The arborist adds one more piece of sobering information: "We do not believe there's a way to stop it."
Root of the Problem: Researchers think the disease can be spread by hikers, bikers, horses and dogs who track soil from one location to another.
Photograph by George Sakkestad
Researchers do not yet know exactly how the disease is spread. They believe that the pathogen is airborne and can move from one tree to another via wind and rain. They speculate that the disease also can be passed through soil. "We assume that human traffic will and could have some part in this, but that is just due to analogous situations," says McPherson.
Researchers feel that the disease could potentially be spread when hikers, bikers, dogs, horses or vehicles transport soil from an infected area to a noninfected area via their boots, tires, paws or hooves.
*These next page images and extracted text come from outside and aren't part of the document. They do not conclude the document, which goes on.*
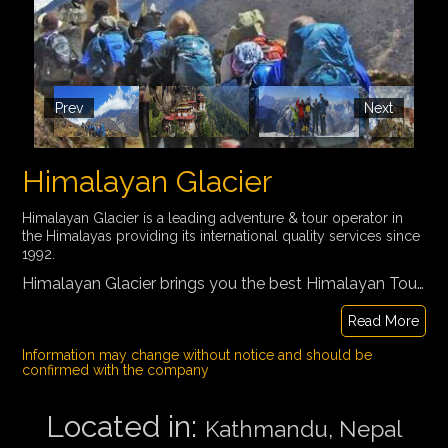
Prev
Next
Himalayan Glacier
Himalayan Glacier is a leading adventure & tour operator in
the Himalayas providing its international quality services since
1992.
Himalayan Glacier brings you the best Himalayan Tours. Our hand-picked itineraries for Trekking, Cultural Tours, Peak Climbing, Day Tours, Multi-Country Tours, Spiritual Tour, and Safaris cover everything and anything you could possibly wish to do in this magical corner of the globe.
Read More
Information may change without notice and should be
confirmed with the company
Located in:
Kathmandu, Nepal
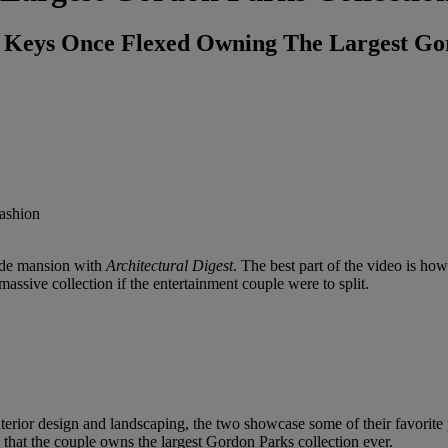
 Keys Once Flexed Owning The Largest Gor
ide mansion with
Architectural Digest
. The best part of the video is how
ssive collection if the entertainment couple were to split.
terior design and landscaping, the two showcase some of their favorite p
 that the couple owns the largest Gordon Parks collection ever.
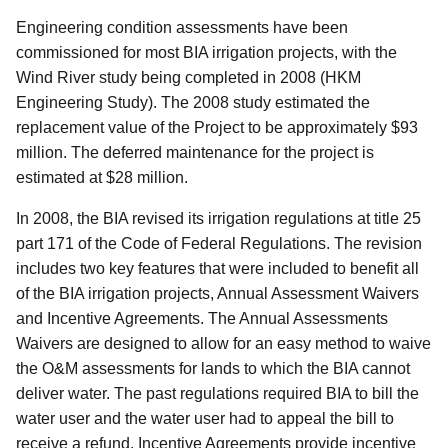
Engineering condition assessments have been
commissioned for most BIA irrigation projects, with the
Wind River study being completed in 2008 (HKM
Engineering Study). The 2008 study estimated the
replacement value of the Project to be approximately $93
million. The deferred maintenance for the project is
estimated at $28 million.
In 2008, the BIA revised its irrigation regulations at title 25
part 171 of the Code of Federal Regulations. The revision
includes two key features that were included to benefit all
of the BIA irrigation projects, Annual Assessment Waivers
and Incentive Agreements. The Annual Assessments
Waivers are designed to allow for an easy method to waive
the O&M assessments for lands to which the BIA cannot
deliver water. The past regulations required BIA to bill the
water user and the water user had to appeal the bill to
receive a refund. Incentive Agreements provide incentive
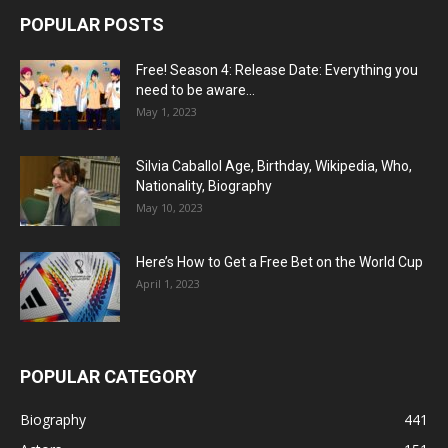
POPULAR POSTS
Free! Season 4: Release Date: Everything you
need to be aware...
May 1, 2023
Silvia Caballol Age, Birthday, Wikipedia, Who,
Nationality, Biography
May 10, 2023
Here’s How to Get a Free Bet on the World Cup
April 1, 2023
POPULAR CATEGORY
Biography
441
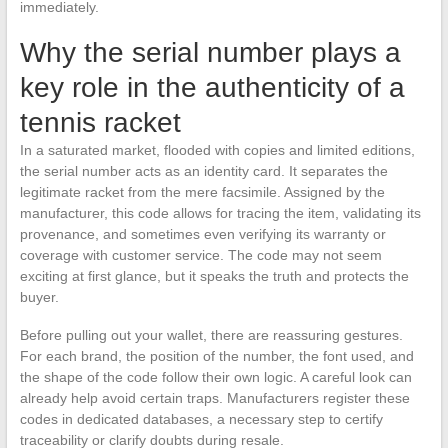
immediately.
Why the serial number plays a
key role in the authenticity of a
tennis racket
In a saturated market, flooded with copies and limited editions,
the serial number acts as an identity card. It separates the
legitimate racket from the mere facsimile. Assigned by the
manufacturer, this code allows for tracing the item, validating its
provenance, and sometimes even verifying its warranty or
coverage with customer service. The code may not seem
exciting at first glance, but it speaks the truth and protects the
buyer.
Before pulling out your wallet, there are reassuring gestures.
For each brand, the position of the number, the font used, and
the shape of the code follow their own logic. A careful look can
already help avoid certain traps. Manufacturers register these
codes in dedicated databases, a necessary step to certify
traceability or clarify doubts during resale.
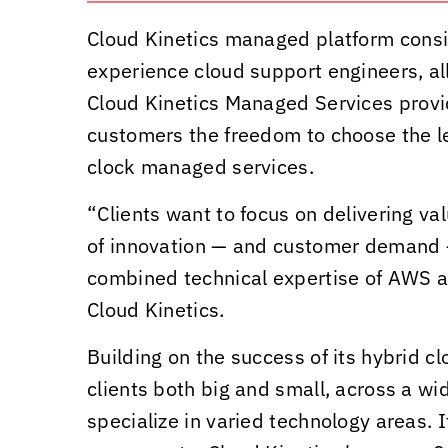
Cloud Kinetics
managed platform consist
experience cloud support engineers, al
Cloud Kinetics
Managed Services provide
customers the freedom to choose the le
clock managed services.
“Clients want to focus on delivering v
of innovation — and customer demand — 
combined technical expertise of AWS 
Cloud Kinetics
.
Building on the success of its hybrid c
clients both big and small, across a wi
specialize in varied technology areas. I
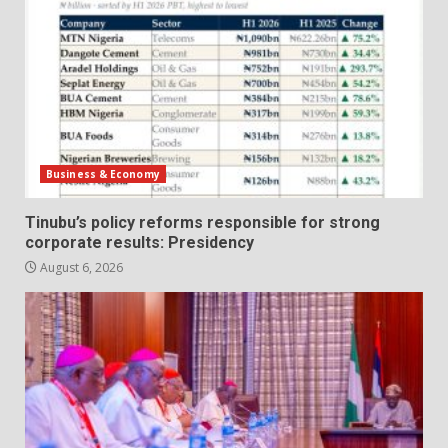
Business & Economy
Tinubu’s policy reforms responsible for strong
corporate results: Presidency
August 6, 2026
In February some of the 200-plus members of the California Oak Mortality Task Force began putting up signs at trailheads throughout the 20,000 acres of the Marin Municipal Water District, urging trail users to wash off any soil before traveling to uninfected regions.
There is enough concern at the state level that at the end of May, the California Department of Food and Agriculture (CDFA) added Oak Mortality Disease Control Regulations to their code. The regulations restrict any potential carriers of the disease from being transported. Those hosts include the black oak, coast live oak, Shreve's oak, tan oak, rhododendron, California bay laurel, madrone, huckleberry and arrowwood. Essentially, no processed or unprocessed products (including firewood, mulch and wood chips) from that vegetation are to be moved within an affected county or from there to an unaffected county.
"Although we're not sure that these regulations will stop the spread of sudden oak death, we want to be safe because we don't know yet what causes the spread," says Steve Lyle, director of public affairs for the CDFA. Meanwhile, the task force continues to educate agricultural agencies and organizations as well as the public on sudden oak death. The disease poses a potential risk to trees both on parklands and in the yards of homeowners. Dead trees in parklands could become a fire danger. If oaks on private property fall victim to sudden oak death, homeowners could lose the much-needed shade the trees provide. In addition, it can be costly to remove the trees.
Although the disease may appear to be devastating, Geddes is quick to remind others that this cycle in nature is not unusual.
"Periodically, we see diseases run through a plant family," explains Geddes. "The most likely thing is [sudden oak death] is going to run its course through the tan oaks."